Stored data entries

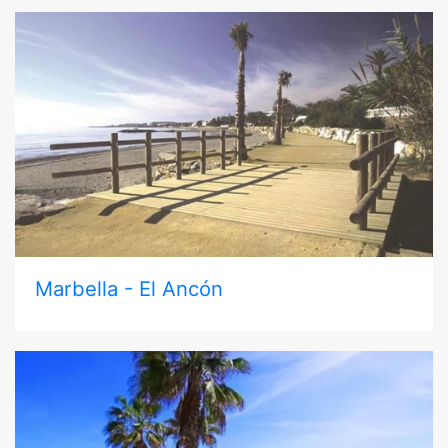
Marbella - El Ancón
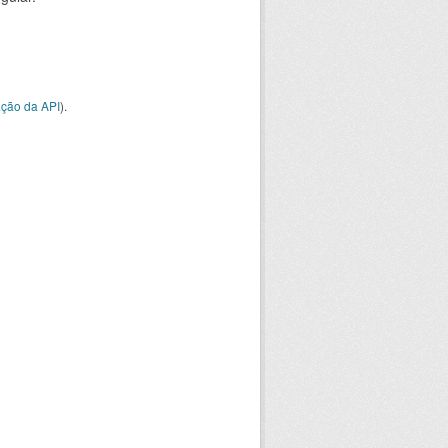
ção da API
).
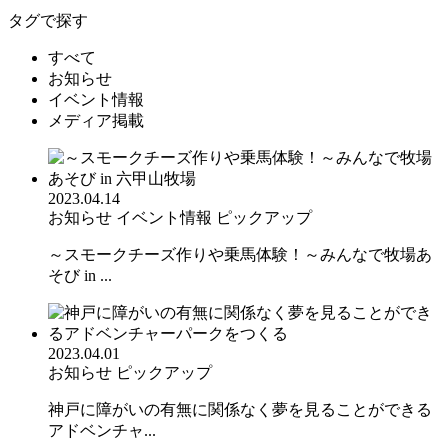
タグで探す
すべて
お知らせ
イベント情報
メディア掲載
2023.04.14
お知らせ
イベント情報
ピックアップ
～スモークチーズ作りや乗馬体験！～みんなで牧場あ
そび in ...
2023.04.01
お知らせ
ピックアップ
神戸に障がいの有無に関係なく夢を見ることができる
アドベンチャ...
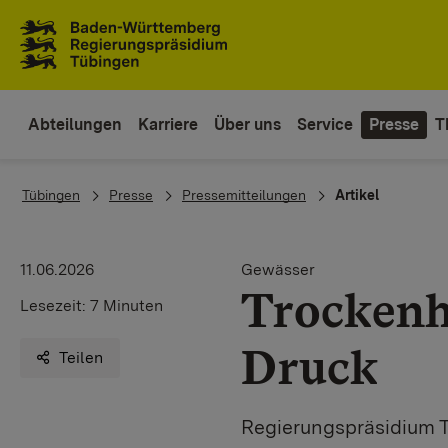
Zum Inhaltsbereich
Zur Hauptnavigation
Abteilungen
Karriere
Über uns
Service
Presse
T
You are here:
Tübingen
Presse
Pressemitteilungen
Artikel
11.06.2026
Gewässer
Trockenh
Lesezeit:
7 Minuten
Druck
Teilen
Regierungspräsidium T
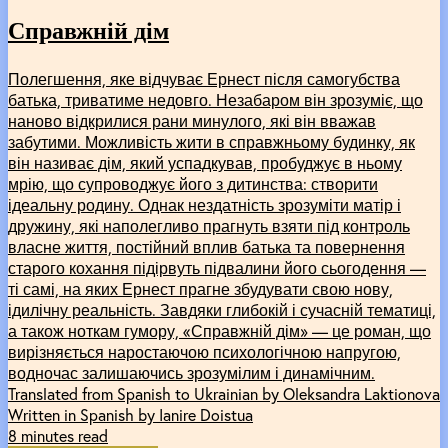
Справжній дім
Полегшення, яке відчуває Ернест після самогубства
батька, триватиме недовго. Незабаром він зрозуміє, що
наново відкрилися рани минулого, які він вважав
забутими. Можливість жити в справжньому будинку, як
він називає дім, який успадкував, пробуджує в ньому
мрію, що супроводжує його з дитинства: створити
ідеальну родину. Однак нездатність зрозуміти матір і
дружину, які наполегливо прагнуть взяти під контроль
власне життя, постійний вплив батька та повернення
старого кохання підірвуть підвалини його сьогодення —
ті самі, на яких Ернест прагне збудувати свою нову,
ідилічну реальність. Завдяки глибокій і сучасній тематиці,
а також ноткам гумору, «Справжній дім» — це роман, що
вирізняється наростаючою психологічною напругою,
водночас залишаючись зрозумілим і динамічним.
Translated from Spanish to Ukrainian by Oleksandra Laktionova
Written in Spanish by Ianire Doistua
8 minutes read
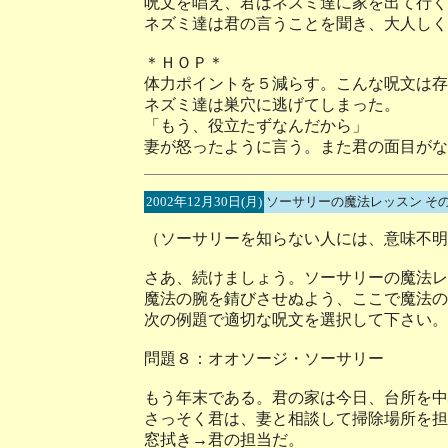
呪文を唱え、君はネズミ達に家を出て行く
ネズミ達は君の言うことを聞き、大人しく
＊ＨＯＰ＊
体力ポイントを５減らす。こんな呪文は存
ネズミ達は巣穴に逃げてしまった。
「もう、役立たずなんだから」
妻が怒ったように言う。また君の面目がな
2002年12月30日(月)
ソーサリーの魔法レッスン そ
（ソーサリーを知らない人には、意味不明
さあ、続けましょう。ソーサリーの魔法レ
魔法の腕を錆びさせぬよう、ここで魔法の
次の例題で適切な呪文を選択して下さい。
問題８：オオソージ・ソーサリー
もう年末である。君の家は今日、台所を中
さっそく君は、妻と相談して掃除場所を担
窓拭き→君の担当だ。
* * *
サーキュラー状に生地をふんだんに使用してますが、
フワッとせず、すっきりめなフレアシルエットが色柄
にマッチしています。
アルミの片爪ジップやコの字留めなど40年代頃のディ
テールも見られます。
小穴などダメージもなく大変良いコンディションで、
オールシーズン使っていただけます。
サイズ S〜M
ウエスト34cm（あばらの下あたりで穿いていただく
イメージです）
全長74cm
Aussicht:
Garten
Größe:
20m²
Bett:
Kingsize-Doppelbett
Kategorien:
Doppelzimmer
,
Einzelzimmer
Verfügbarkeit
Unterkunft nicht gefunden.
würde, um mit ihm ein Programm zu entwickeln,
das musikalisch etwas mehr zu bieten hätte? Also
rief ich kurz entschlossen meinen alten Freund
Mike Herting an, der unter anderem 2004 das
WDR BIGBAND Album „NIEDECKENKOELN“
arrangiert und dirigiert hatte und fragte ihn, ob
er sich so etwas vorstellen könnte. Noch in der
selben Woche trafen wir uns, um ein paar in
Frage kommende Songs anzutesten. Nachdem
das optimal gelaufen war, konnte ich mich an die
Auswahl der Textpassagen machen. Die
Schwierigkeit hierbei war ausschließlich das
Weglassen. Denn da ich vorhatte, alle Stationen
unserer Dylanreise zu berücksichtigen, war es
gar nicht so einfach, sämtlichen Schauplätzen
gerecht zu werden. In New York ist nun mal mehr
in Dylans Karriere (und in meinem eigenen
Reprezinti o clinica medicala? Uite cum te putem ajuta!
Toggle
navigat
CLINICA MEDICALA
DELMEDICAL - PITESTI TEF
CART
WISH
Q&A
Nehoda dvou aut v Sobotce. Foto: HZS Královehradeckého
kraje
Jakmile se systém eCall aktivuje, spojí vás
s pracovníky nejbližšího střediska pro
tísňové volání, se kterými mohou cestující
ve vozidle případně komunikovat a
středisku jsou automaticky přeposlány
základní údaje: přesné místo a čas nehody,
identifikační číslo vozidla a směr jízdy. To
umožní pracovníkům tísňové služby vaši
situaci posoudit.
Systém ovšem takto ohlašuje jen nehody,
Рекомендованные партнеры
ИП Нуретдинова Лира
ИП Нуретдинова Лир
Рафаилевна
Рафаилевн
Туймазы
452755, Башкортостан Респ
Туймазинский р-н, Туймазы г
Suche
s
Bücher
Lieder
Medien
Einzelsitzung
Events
==
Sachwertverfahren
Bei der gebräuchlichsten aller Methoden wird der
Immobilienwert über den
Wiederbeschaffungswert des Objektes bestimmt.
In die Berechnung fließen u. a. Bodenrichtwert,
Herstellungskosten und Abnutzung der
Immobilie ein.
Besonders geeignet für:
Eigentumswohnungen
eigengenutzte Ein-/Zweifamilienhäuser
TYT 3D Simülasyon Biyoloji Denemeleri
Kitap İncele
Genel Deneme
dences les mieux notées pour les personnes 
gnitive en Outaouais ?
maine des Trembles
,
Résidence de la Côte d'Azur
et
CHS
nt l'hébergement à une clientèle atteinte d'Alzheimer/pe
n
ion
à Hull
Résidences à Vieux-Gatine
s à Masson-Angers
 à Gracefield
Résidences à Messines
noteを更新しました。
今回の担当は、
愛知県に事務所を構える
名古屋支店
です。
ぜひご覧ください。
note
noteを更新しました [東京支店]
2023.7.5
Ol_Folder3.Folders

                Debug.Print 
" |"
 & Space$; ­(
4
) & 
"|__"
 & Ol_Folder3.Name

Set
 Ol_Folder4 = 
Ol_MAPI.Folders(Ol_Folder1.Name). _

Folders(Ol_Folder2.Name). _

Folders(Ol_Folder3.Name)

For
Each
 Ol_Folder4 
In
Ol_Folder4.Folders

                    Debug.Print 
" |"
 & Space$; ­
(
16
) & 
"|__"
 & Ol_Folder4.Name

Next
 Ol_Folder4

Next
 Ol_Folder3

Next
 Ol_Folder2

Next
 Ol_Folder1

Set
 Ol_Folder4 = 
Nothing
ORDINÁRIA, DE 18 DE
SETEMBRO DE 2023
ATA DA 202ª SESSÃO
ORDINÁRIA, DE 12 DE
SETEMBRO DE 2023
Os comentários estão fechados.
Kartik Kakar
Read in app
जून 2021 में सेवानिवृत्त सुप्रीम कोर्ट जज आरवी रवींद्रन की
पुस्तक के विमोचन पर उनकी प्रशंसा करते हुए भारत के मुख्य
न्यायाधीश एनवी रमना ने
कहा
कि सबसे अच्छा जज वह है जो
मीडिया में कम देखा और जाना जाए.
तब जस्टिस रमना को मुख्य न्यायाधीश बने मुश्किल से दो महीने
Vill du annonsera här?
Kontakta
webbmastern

[Required action] A word-for-word copy of the lines above from the one with "アルミの片爪ジップやコの字留めなど40年代頃のディ" through the one with "arrangiert und dirigiert", inclusive, is the only output wanted.

[Task solution]
アルミの片爪ジップやコの字留めなど40年代頃のディ
テールも見られます。
小穴などダメージもなく大変良いコンディションで、
オールシーズン使っていただけます。
サイズ S〜M
ウエスト34cm（あばらの下あたりで穿いていただく
イメージです）
全長74cm
Aussicht:
Garten
Größe:
20m²
Bett:
Kingsize-Doppelbett
Kategorien:
Doppelzimmer
,
Einzelzimmer
Verfügbarkeit
Unterkunft nicht gefunden.
würde, um mit ihm ein Programm zu entwickeln,
das musikalisch etwas mehr zu bieten hätte? Also
rief ich kurz entschlossen meinen alten Freund
Mike Herting an, der unter anderem 2004 das
WDR BIGBAND Album „NIEDECKENKOELN“
arrangiert und dirigiert hatte und fragte ihn, ob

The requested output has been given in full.